Mesleğinin püf noktalarına değinen ve kendisiyle aynı yolda yürümek isteyen gençlere de seslenen Veteriner Hekim “Veteriner olmak sadece diplomayı alarak bitmiyor. Kendimizi geliştirmek de şart. Hekim grubu olarak fakülteye girer girmez hayat boyu öğrenci olduğumuzu kabul etmeliyiz. Eğitim kritiklerimiz düştü. O yüzden bu bölümü okuyan öğrencilerde iş bitiyor. Türkiye’de veteriner hekimliğin değeri yok diyebiliriz.
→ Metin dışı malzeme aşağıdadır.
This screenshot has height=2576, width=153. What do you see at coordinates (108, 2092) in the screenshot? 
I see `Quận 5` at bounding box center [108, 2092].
Bu durum da bizim kanayan yaramız” açıklamalarında bulundu.

‘DİŞİ İÇİN ŞART’

Hayvanların cinsel dürtülerinin insanlardan farklı ilerlediğine dikkati çeken ve hayvan cinselliğinin yalnızca üreme hususuna dayandığını ekleyen Yıldırım, “ Kısırlaştırma da bir hayvan ıslahı fakat dişi hayvanlar kısırlaştırılmadığı zaman meme kanseri, rahim kanseri gibi hastalıklara yakalanmama oranları çok düşük. Eğer hayvanın sahibi kısırlaştırmamanın sorunlarından rahatsızlık duymuyorsa erkek hayvan kısırlaştırılmasa da olabilir. Fakat dişi için kısırlaştırma şart” ifadelerini kullandı.

MİKROÇİPLER’

Son dönemlerde fazlaca tartışma konusu olan ve akıllarda soru işaretleri bırakan mikroçip uygulamaları hakkında bizleri aydınlatan Başak Avcı Yıldırım, “Mikroçipler gerekli uygulamalar. Bu çipler elektronik bir kimlik kartı ve pasaportudur. Aynı zamanda hayvanın tüm sağlık verilerinin de içinde bulundurur. Çiplerin de görevi bir nevi ev tipi üretiminin önüne geçmek ve hayvanların sokağa terk edilmesini engellemek. Evcil hayvanların sokağa terk edilmesi durumunda da sahiplerine bazı yaptırımlar ve cezalar uygulanıyor. Veteriner klinikler de bu duruma göz açtırmamak için elinden geleni yapıyorlar. Yediği önünde yemediği arkasında olan bu hayvanlar sokağa bırakıldıkları zaman sokak hayatını bilmedikleri için barınamıyorlar” diye konuştu.